We found that CSF and enhancement removal were the main drivers of rankings, while gray matter addition largely served to filter out undersegmentation among higher thresholds. This makes sense based on a qualitative review of segmentations. Undersegmentation of the hippocampi is rare and minimal, while erroneous inclusion of CSF and enhancing structures is very common and extensive and served as the impetus for this study. The heatmaps in
Figure 1 illustrate that the superior aspect of the hippocampus is the main source of error, representing the majority of enhancement and CSF removal.
This study has several limitations and caveats. First, this intensity-based method assumes relatively accurate segmentations at baseline. It is agnostic to the hippocampus location and performs refinement only at the margins for statistical considerations, as mentioned earlier. It is a suitable method for comparing and assessing segmentations but it would need to be coupled with ground truth and more traditional measures like DICE scores for new segmentations.

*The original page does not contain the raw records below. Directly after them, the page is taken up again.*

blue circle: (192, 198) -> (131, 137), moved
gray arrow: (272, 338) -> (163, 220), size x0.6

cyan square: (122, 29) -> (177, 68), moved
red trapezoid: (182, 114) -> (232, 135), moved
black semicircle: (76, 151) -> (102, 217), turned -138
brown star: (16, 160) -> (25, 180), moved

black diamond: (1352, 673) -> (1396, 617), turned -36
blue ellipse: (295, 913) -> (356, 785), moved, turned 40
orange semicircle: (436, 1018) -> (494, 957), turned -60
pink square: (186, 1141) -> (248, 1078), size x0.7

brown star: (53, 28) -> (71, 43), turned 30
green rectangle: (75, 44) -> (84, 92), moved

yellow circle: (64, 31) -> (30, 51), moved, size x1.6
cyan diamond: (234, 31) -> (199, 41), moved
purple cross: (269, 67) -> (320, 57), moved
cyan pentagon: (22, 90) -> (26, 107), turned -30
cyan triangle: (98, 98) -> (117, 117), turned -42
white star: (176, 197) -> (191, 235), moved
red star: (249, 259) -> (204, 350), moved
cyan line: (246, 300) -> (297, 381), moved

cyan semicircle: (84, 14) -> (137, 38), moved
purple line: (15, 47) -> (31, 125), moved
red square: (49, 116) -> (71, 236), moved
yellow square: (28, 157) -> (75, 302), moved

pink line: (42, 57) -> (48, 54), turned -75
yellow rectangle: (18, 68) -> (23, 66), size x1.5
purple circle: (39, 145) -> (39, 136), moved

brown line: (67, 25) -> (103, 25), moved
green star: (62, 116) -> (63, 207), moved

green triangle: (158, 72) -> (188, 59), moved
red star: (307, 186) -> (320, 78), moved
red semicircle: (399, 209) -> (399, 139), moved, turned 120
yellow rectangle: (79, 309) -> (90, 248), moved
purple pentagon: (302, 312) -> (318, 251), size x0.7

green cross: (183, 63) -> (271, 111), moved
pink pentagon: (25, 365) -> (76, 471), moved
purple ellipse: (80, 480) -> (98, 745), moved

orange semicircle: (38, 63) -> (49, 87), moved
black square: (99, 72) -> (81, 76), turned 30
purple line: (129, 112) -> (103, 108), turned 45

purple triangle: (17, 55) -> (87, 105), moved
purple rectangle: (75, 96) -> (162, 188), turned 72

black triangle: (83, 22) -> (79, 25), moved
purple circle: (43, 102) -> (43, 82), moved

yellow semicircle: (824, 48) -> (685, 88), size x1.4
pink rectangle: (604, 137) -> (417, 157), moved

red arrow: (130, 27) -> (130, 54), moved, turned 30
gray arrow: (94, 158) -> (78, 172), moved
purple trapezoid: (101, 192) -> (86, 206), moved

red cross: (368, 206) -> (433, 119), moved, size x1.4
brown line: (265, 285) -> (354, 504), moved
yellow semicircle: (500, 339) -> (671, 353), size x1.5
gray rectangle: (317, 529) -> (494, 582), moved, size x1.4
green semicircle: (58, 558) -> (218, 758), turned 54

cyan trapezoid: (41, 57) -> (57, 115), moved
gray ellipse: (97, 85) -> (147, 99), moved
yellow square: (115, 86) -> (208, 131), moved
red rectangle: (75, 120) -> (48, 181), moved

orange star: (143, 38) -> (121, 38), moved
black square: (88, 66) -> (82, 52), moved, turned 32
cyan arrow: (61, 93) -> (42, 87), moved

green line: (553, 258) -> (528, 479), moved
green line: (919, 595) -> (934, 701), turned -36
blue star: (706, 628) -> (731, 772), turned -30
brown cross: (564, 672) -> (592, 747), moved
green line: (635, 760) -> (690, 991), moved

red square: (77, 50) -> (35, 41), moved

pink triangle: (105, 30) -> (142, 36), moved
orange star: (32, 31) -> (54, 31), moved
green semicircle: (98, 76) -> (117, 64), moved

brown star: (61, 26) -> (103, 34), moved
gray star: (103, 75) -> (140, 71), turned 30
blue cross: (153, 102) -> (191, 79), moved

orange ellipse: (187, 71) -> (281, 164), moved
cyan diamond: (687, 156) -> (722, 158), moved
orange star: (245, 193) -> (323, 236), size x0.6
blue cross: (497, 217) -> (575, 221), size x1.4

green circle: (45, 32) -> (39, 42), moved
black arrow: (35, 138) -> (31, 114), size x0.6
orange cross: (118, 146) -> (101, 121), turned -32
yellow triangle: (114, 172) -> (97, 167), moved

Second, the hippocampus is the most popular segmentation target in the brain, and newer segmentation algorithms are always becoming available. This is not a comprehensive assessment of all algorithms. However, this technique could be easily applied to additional algorithms. This method was not intended to produce perfect segmentations, only to assess and compare them. Thus, the required correction volumes are estimates for the purposes of comparison, and should not be used as a correction factor for any given algorithm.
As highlighted in our review of other recent hippocampal segmentation analyses and segmentation failures on this project, performance can vary based on datasets. A relative strength of this study is the use of real-world clinical data, though it is still only evaluating performance on a small subset of GE and Siemens MRIs. While these results may guide algorithm selection, monitoring and visually assessing segmentation performance remains essential.
Finally, we cannot definitively conclude that our results are more correct than those based on comparison with manual ground truth, just that they were different. Further validation would require correlation with clinical metrics and is a direction for future investigation.